(Input records)

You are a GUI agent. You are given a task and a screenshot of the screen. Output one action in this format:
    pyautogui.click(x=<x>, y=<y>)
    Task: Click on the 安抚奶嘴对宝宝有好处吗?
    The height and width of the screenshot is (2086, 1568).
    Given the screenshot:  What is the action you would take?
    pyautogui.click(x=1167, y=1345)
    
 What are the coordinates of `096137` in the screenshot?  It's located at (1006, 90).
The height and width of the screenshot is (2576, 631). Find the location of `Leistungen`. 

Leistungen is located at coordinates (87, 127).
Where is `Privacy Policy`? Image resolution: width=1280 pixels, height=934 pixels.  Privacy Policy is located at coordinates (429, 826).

(End Input records)

▸ **Required work**
Each entry must be set down exactly as it appears.

▸ **Task output**
You are a GUI agent. You are given a task and a screenshot of the screen. Output one action in this format:
    pyautogui.click(x=<x>, y=<y>)
    Task: Click on the 安抚奶嘴对宝宝有好处吗?
    The height and width of the screenshot is (2086, 1568).
    Given the screenshot:  What is the action you would take?
    pyautogui.click(x=1167, y=1345)
    
 What are the coordinates of `096137` in the screenshot?  It's located at (1006, 90).
The height and width of the screenshot is (2576, 631). Find the location of `Leistungen`. 

Leistungen is located at coordinates (87, 127).
Where is `Privacy Policy`? Image resolution: width=1280 pixels, height=934 pixels.  Privacy Policy is located at coordinates (429, 826).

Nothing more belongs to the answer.